Menurutnya, Tradisi Upacara Ulur-Ulur adalah peninggalan para leluhur sejak ratusan tahun silam. Hampir setiap tahun, masyarakat selalu mengadakan Upacara Ulur-Ulur di Telaga Buret. Tujuanya bukan hanya untuk melestarikan tradisi saja, namun juga menjaga kelestarian lingkungan dan sumber mata air di Telaga Buret.
“Dulu itu ada cerita bahwa konon ketika masyarakat tidak melakukan Tradisi Upacara Ulur-Ulur, debit air Telaga Buret mengalami penurunan. Tapi saya tidak bisa memastikan karena saat itu bersamaan dengan terjadinya pembalakan liar,” terangnya.
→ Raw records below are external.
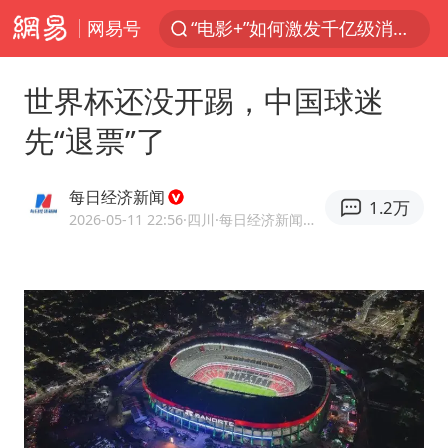
网易号
全球首个长时储能一体化产业园量产
中国女篮70-67险胜尼日利亚女篮
世界杯还没开踢，中国球迷
上海：台风白海豚或将带来龙卷风
先“退票”了
四川宜宾市高县4.9级地震致1人死亡
名创优品回应女子吐槽内裤质量差
每日经济新闻
1.2万
台风白海豚已进入24小时警戒线
2026-05-11 22:56
·四川
·每日经济新闻官方网易号
出口禁令驱动有色板块大涨
中巨芯：上半年归母净利润1405.77万元
秋天的第一杯奶茶到底有多火
38岁演员求职万岁山NPC成功
国乒男单横滨冠军赛全军覆没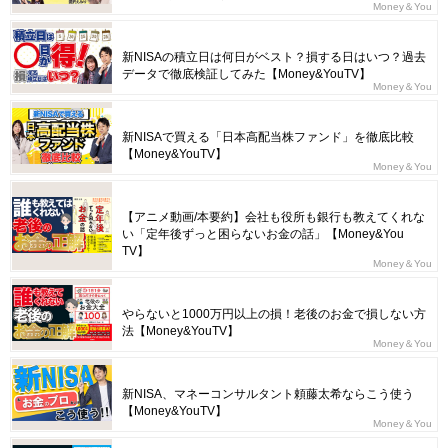
Money＆You
新NISAの積立日は何日がベスト？損する日はいつ？過去
データで徹底検証してみた【Money&YouTV】
Money＆You
新NISAで買える「日本高配当株ファンド」を徹底比較
【Money&YouTV】
Money＆You
【アニメ動画/本要約】会社も役所も銀行も教えてくれな
い「定年後ずっと困らないお金の話」【Money&You
TV】
Money＆You
やらないと1000万円以上の損！老後のお金で損しない方
法【Money&YouTV】
Money＆You
新NISA、マネーコンサルタント頼藤太希ならこう使う
【Money&YouTV】
Money＆You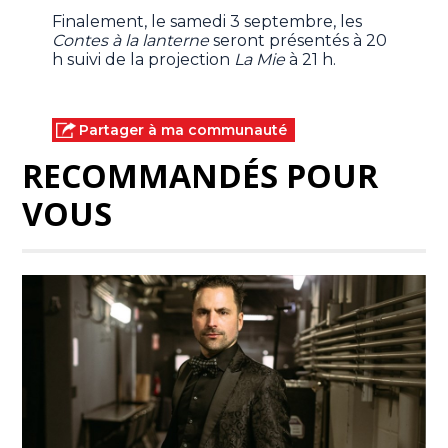
Finalement, le samedi 3 septembre, les
Contes à la lanterne
seront présentés à 20
h suivi de la projection
La Mie
à 21 h.
Partager à ma communauté
RECOMMANDÉS POUR
VOUS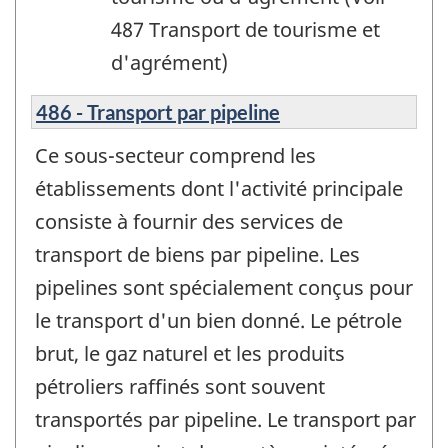
487 Transport de tourisme et
d'agrément)
486 - Transport par pipeline
Ce sous-secteur comprend les
établissements dont l'activité principale
consiste à fournir des services de
transport de biens par pipeline. Les
pipelines sont spécialement conçus pour
le transport d'un bien donné. Le pétrole
brut, le gaz naturel et les produits
pétroliers raffinés sont souvent
transportés par pipeline. Le transport par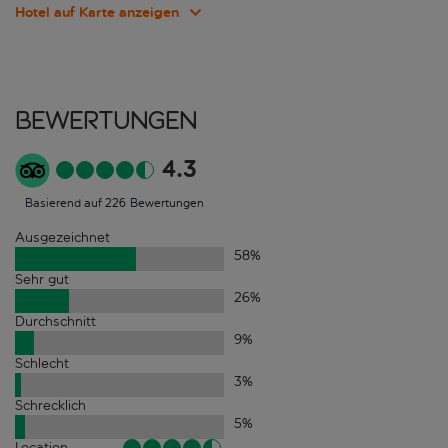
Hotel auf Karte anzeigen
Bewertungen
4.3
Basierend auf 226 Bewertungen
Ausgezeichnet
58
%
Sehr gut
26
%
Durchschnitt
9
%
Schlecht
3
%
Schrecklich
5
%
Location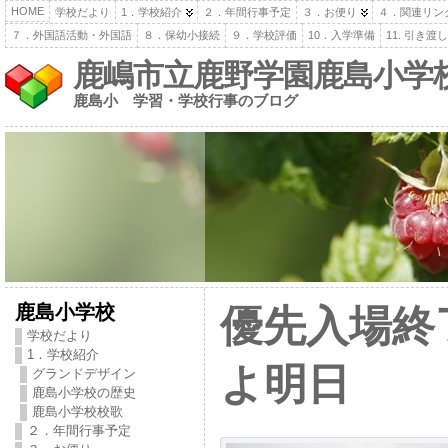
HOME
学校だより
1．学校紹介
２．年間行事予定
３．お便り
４．関連リン
７．外国語活動・外国語
８．保幼小接続
９．学校評価
10．入学準備
11. 引き
鹿嶋市立鹿野学園鹿島小学
鹿島小 学習・学校行事のブログ
鹿島小学校
優先入場終
学校だより
1．学校紹介
よ明日
グランドデザイン
鹿島小学校の歴史
鹿島小学校校歌
２．年間行事予定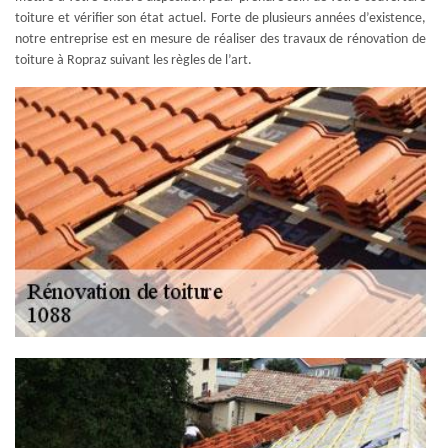
toiture et vérifier son état actuel. Forte de plusieurs années d’existence,
notre entreprise est en mesure de réaliser des travaux de rénovation de
toiture à Ropraz suivant les règles de l’art.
Sementara itu, Sejarawan dan Arkeolog Tulungagung, Dwi Cahyono mengatakan tradisi upacara Ulur-Ulur menjadi wujud rasa syukur, dimana keberadaan Telaga Buret sebagai salah satu sumber kehidupan masyarakat setempat khususnya untuk kebutuhan air minum serta pertanian.
Dwi menerangkan, Ulur-Ulur merupakan kata ulang dari kata Ulur yang berasal dari kata hulu air, sebutan untuk pejabat atau petugas khusus pimpinan pengelolaan air. Hulu air mirip dengan jogo tirto, yang mana tradisi ini berkaitan dengan tata kelola air yang berhubungan dengan pertanian.
“Upacara Ulur-Ulur di Telaga Buret ini sudah ditetapkan sebagai Warisan Budaya Tak Benda (WBTB) dan ini memang sudah sangat tepat. Karena Upacara Ulur-Ulur di Telaga Buret memiliki sejarah yang panjang, sudah ada sejak era Hindu-Buddha,” jelas Dwi.
Lebih lanjut Dwi mengungkapkan bahwa di sebelah barat Telaga Buret diduga ada reruntuhan candi yang berasal dari era Hindu. Pasalnya ditemukan beberapa situs, seperti dorpel atau ambang pintu, lumping batu, struktur bata yang diduga reruntuhan candi, arca Dewi Sri dan Dewa Wisnu. Temuan itu, menunjukan bahwa di kawasan Telaga Buret diperkirakan terdapat peninggalan situs agraris pada era Hindu atau Majapahit.
“Dengan ditemukan beberapa simbol situs alam dengan air di kawasan Telaga Buret membuat upacara ini disebut dengan upacara yang bersifat agraris atau disebut dengan ulur-ulur. Dengan ditemukanya beberapa situs, kami menduga situs itu berasal dari Majapahit. Bahkan bisa jadi tempat ini sudah dijadikan tempat upacara sejak era Majapahit,” pungkasnya.